I am experimenting with F# and want to do some constraint programming where I use Or-Tools. I have previously used the package together with Python, but I can’t get it to work with F#.

I follow the C# example: https://developers.google.com/optimization/cp/cp_solver#c_5

But get an error when try to add a constraint:

Answer 1

So this is kind of annoying, but it's how consuming operators that were overloaded in C# from F# works.

The reason why you couldn't use != like this is because:

1. The operator != is (and this is unusual) overloaded in C# as a static operator on the LinearExpr class.
2. The operator != compiles down to op_Inequality, but op_Inequality in F# is <>, not !=
3. F# already defines <> as a generic operator that accepts any member that satisfies the equality constraint, which LinearExpr does
4. The defined operator <> resolves correctly, and produces a bool, which is incompatible with model.Add because it doesn't expect a bool

The solution is to explicitly qualify your access to the operator like so:

LinearExpr.(<>) (x, y)

Note that because it takes tupled arguments in its definition, you must also tuple your arguments and you can't use it like a "normal" operator.

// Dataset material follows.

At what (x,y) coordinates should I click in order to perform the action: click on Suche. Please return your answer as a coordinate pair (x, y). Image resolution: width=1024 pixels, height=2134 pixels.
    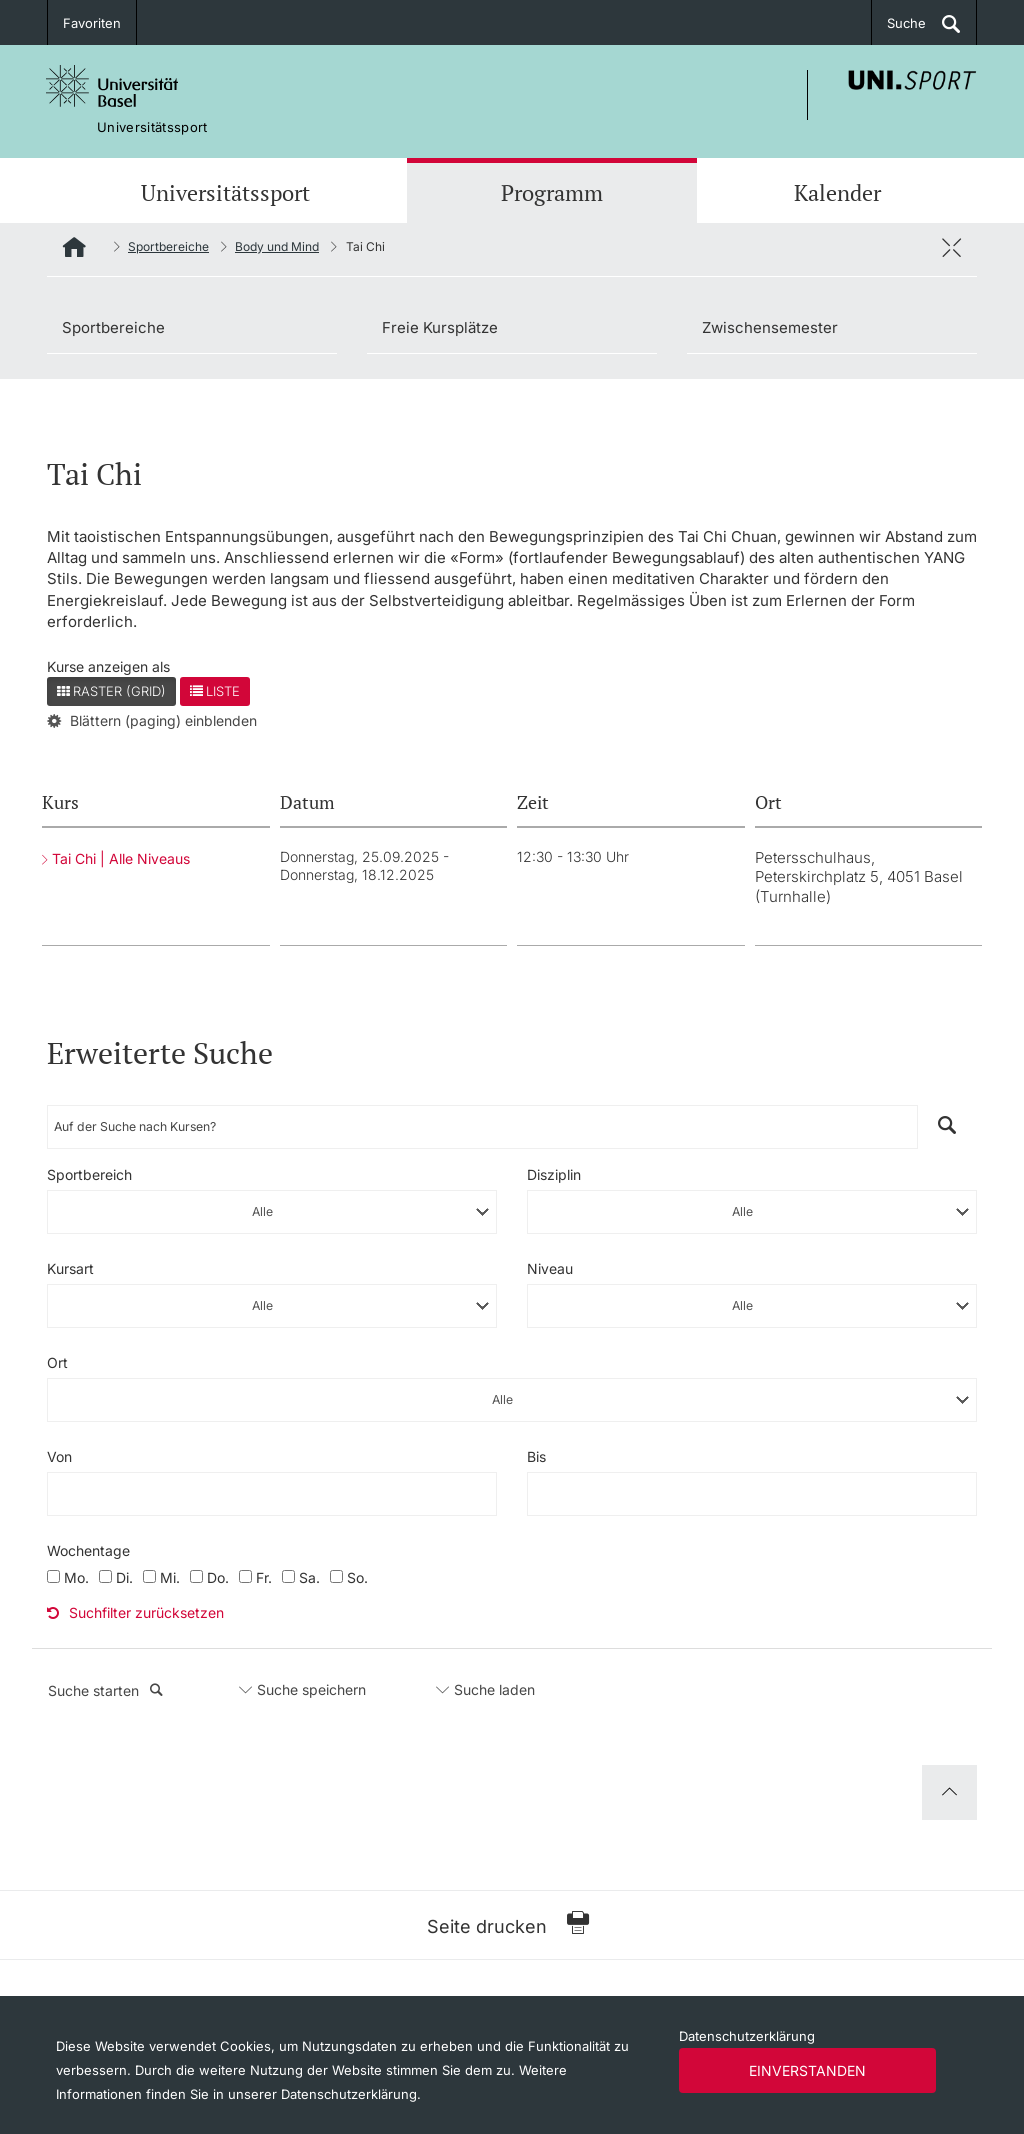
    Looking at the image, I should click on (906, 23).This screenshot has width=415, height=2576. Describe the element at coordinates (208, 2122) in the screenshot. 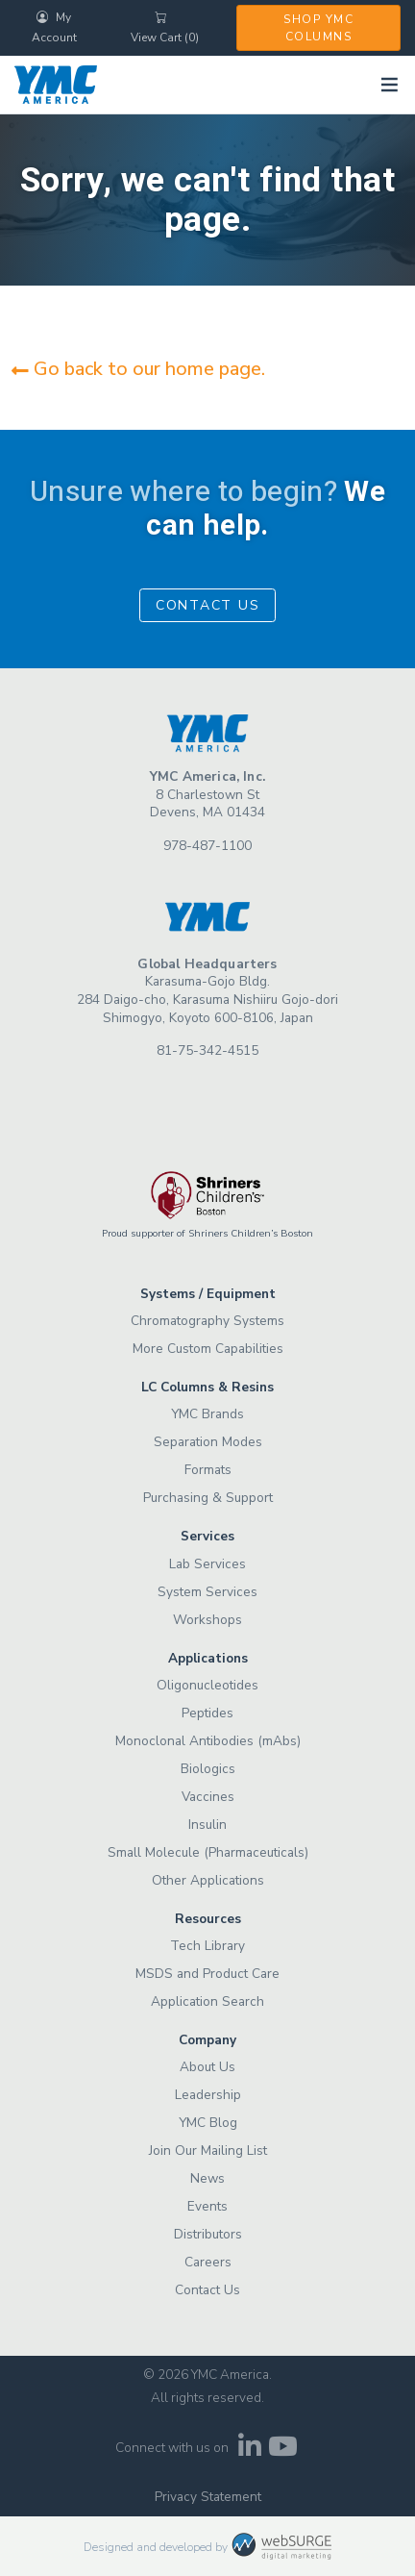

I see `YMC Blog` at that location.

Here is the full F# solution, with a few small tweaks to make it idiomatic:

#r "nuget: Google.OrTools"

open Google.OrTools.Sat

let model = CpModel()

// Creates the variables.
let num_vals = 3L;

let x = model.NewIntVar(0L, num_vals - 1L, "x")
let y = model.NewIntVar(0L, num_vals - 1L, "y")
let z = model.NewIntVar(0L, num_vals - 1L, "z")

// Creates the constraints.
model.Add(LinearExpr.(<>) (x, y))

// Creates a solver and solves the model.
let solver = CpSolver();
let status = solver.Solve(model)

if status = CpSolverStatus.Optimal then
    printfn $"x = {solver.Value(x)}"
    printfn $"y = {solver.Value(y)}"
    printfn $"z = {solver.Value(z)}"

A way to make this a bit nicer from F# is to define a module of operators that map to the LinearExpr operators like so:

module LinearExprOperators =
    let ( ^<> ) (x: LinearExpr) (y: LinearExpr) = LinearExpr.(<>) (x, y)
    let ( ^= ) (x: LinearExpr) (y: LinearExpr) = LinearExpr.(=) (x, y)

Then you can use those operators instead. Another annoyance is that it appears that + and - and * work just fine, because the F# type doesn't produce a different type like bool.

So in short, this particular API is a little annoying to use from F#.